Lady Nilda squawks, and I slap a hand over my mouth to mute my own gasp. I squirm, discomfited by the caller’s words, but they have done nothing to quell my interest.

“Do something, Edvin! This Tradeling scum can’t talk to me like that.”

“First,” the caller says quickly before Lord Edvin can speak up, “I am not a Tradeling. Second, as an official employee of the crown, I outrank your status as small-town noble.”

There’s a silence and I carefully peek my head around the carved banister to witness the lady’s mouth gaping open. She shuts it and opens it a few times, like a fish. My lips curve up in a smirk, and it almost makes the sting on my arse worth it.

Her eyes swing in my direction and I duck down behind the banister, heart pounding against my rib cage. Quiet as a mouse—one of the perks of being out of sight and sound for so long—I scurry back to the dining room, as if I’d been there all along.

No one spares me any mind as I join Char’s side clearing dessert plates. She gives me a sidelong glance but says nothing. My cheeks heat, more embarrassed at letting her down than I would ever be for disobeying the lord.
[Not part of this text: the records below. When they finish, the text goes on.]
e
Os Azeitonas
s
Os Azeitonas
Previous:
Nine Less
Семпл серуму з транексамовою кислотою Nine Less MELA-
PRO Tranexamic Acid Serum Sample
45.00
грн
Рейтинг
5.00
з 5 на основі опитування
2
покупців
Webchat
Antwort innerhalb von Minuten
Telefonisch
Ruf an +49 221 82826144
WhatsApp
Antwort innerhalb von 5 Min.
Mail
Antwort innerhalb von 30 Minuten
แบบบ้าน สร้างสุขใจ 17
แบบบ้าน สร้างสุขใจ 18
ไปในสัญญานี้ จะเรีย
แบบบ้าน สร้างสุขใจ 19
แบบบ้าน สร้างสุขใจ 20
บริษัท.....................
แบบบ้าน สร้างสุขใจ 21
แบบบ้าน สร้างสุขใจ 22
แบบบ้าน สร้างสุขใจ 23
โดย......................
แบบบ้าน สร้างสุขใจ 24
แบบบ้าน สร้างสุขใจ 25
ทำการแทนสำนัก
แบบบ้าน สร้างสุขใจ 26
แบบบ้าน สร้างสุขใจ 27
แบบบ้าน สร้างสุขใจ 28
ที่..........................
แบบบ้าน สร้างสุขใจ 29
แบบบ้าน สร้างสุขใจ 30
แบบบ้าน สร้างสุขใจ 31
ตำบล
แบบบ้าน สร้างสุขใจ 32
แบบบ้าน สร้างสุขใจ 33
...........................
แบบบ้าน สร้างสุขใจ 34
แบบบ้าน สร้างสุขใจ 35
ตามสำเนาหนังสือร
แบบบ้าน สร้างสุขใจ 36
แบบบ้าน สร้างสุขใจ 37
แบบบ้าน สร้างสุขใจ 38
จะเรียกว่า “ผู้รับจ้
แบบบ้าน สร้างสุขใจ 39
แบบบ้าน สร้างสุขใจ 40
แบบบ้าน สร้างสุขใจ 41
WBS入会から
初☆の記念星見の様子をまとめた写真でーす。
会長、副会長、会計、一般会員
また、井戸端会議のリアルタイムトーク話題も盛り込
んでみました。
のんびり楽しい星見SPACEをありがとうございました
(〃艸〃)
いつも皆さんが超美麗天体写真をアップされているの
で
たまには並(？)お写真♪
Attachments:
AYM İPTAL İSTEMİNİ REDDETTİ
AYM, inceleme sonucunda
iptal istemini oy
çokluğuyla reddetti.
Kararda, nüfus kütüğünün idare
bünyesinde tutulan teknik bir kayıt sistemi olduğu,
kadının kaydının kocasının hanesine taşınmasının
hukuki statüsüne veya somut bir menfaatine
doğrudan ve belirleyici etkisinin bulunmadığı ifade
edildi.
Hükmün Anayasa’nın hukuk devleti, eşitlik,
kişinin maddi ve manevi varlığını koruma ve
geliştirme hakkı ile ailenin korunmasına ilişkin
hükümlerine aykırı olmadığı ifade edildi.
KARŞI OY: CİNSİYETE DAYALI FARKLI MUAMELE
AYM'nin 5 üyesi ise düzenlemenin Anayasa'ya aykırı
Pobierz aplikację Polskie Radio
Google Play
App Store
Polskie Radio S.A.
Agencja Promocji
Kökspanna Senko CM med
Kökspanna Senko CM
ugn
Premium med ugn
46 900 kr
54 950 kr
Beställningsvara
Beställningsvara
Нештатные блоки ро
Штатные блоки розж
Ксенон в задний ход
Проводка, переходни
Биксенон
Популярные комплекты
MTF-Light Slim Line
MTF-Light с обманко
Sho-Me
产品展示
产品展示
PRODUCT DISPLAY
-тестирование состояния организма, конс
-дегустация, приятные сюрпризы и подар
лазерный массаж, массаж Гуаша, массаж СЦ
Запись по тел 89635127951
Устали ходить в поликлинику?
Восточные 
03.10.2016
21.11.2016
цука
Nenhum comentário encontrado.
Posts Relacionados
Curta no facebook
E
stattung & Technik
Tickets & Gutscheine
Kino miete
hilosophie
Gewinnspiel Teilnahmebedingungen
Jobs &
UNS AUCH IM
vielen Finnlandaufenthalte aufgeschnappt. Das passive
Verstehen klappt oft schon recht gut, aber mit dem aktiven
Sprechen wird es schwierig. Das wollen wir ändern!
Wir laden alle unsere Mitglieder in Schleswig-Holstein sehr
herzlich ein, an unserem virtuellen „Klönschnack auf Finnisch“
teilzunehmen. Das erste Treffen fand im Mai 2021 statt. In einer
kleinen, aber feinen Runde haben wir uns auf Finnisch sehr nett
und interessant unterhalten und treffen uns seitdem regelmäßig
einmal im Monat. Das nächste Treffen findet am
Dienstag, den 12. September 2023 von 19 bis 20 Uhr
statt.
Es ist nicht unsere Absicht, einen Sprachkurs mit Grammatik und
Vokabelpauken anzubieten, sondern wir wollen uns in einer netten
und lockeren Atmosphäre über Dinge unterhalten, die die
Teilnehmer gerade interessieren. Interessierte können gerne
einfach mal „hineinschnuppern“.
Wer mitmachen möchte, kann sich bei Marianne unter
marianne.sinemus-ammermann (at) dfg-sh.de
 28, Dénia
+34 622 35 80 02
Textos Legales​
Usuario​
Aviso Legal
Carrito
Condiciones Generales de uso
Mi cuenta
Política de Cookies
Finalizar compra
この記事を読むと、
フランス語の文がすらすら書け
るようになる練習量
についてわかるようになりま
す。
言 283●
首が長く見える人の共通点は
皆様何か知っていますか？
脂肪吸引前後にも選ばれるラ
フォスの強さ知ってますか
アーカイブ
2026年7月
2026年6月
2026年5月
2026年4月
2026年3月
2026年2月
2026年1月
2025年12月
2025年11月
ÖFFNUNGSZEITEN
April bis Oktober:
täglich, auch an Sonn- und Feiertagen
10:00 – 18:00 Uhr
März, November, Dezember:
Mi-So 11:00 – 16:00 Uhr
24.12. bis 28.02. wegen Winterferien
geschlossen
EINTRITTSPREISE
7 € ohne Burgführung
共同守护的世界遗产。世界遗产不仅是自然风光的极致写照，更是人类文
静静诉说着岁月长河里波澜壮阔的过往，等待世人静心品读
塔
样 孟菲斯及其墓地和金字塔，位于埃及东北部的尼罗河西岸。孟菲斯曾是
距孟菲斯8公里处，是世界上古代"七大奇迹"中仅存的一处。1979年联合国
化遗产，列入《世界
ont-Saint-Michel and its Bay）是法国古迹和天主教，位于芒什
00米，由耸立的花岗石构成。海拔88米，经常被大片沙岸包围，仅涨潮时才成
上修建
Char and I work in a silent tandem, removing dishes from the dining room and bringing them to the kitchen. She hobbles around the room, and a pang of guilt hits my chest. While I was gone, she must’ve done double the work, even if it was only for a half-hour. It was enough time for pie to be served and finished by the greedy Lyson nobles.

As we’re heading back to the dining room, the front door slams shut and Lady Nilda rounds into the hallway.

“Woman!” the lady snaps at Char. I grit my teeth. ”Go arrange digestifs in the parlor for our guests. Now.”

“Yes ma’am.” Char bows her head slightly, limping down the hallway.

“You!” Lady Nilda sets her sights on me. She grabs my arm with her needle-like fingers, nails biting into my skin. Once she drags me into the kitchen, she flings me to the floor. My knees crack into the slick hardwood. “Clean the floors.”

“I just cleaned them before the guests—”

Her hand whips out and strikes me. My head jerks to the side, and I catch myself before tipping over.

“Are you talking back or are you cleaning?”